The Next Giant Leap:
Leveraging Lunar Assets for Sustainable Pathways to Space
Waikoloa Beach Marriott Resort & Spa
South Kohala, Island of Hawai‘i
November 9-13, 2014
The State of Hawaii hosted a multinational conference on the Big Island of Hawaii this past fall to explore options for developing sustainable pathways to space, with an emphasis on leveraging our Moon’s strategic assets (e.g., near-Earth location, diverse regolith, orbital periodicity, gravitational field) in ways that can minimize the risks of space exploration/development/utilization while maximizing returns on investment. The primary goal was to characterize and detail cost-effective strategies that can accelerate the maturation of revolutionary technologies to both extend humanity’s reach through the solar system (to asteroids, Mars and its moons, and beyond) and enhance the qualities of life on our home planet.
The conference supported three discussion tracks focusing on:
- Benefits/opportunities for leveraging lunar assets, including but not limited to extending Earth’s economic sphere beyond GEO; expanding/diversifying space research, education and commerce; advancing public-private space enterprise; and preparing for/supporting deep space missions.

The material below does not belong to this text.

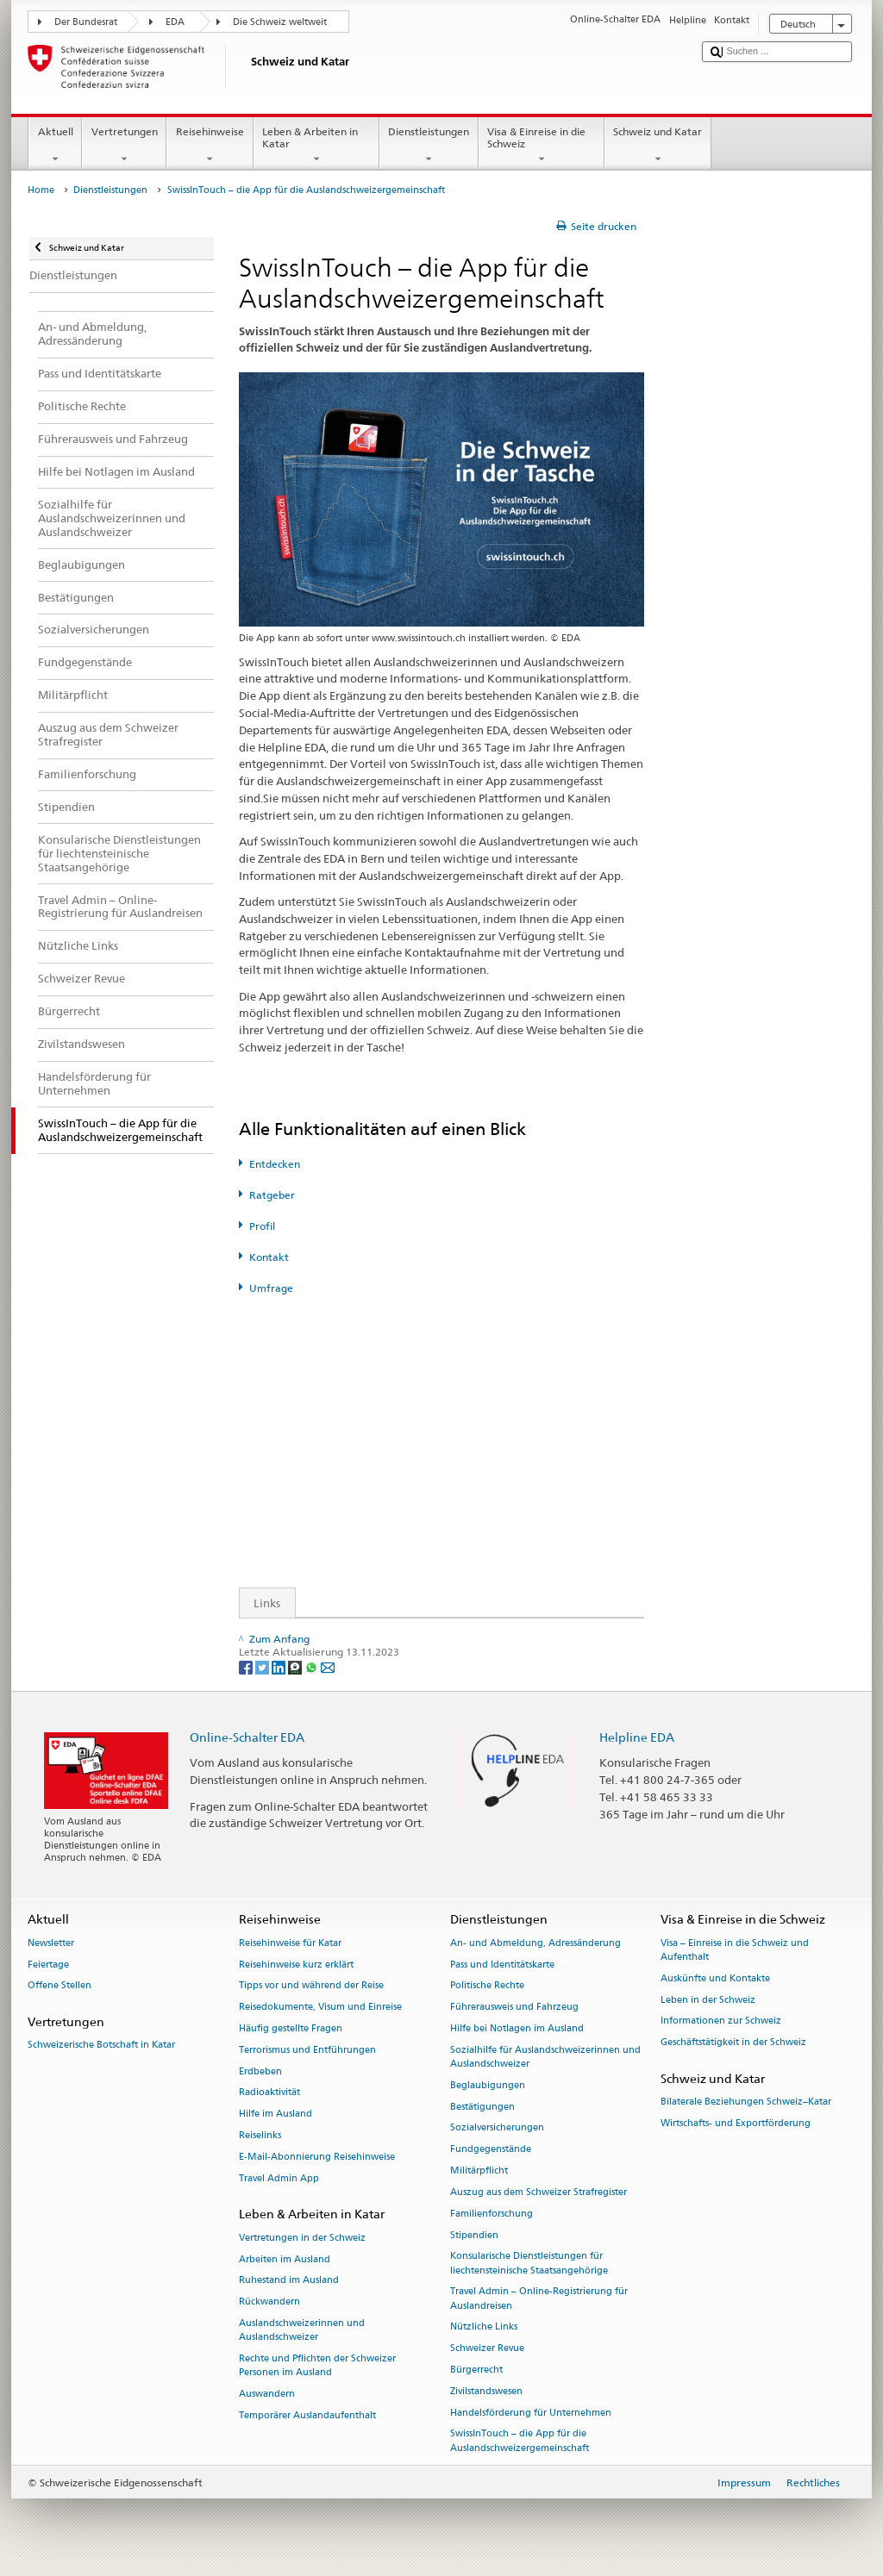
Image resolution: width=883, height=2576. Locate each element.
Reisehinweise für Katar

- Cost-effective scenarios for near-term development, involving both cis-lunar space (e.g., robotic platforms, human stations, and fueling depots at L1/L2 Lagrange Points) and lunar surface activities (e.g., ISRU; 3-D manufacturing; deep space astronomy; interplanetary launch operations).
- Innovative mechanisms, building on multinational/public-private partnerships, that can link the visions and goals for sustainable pathways to space with the technical, scientific, human, and financial resources and capabilities that can enable them.
Conference deliverables included: (1) detailed strategies for leveraging lunar resources for sustainable space ventures (including plausible pathways with milestones/timelines), as well as innovative methodologies for mobilizing government/university/industry resources to support their development; (2) recommendations for “next steps” that public and private agencies/institutions could undertake to implement these strategies; and (3) the formation of multinational/multi-sectoral teams that will continue to collaborate beyond the conference to help build the strategic alliances essential for long-term program implementation.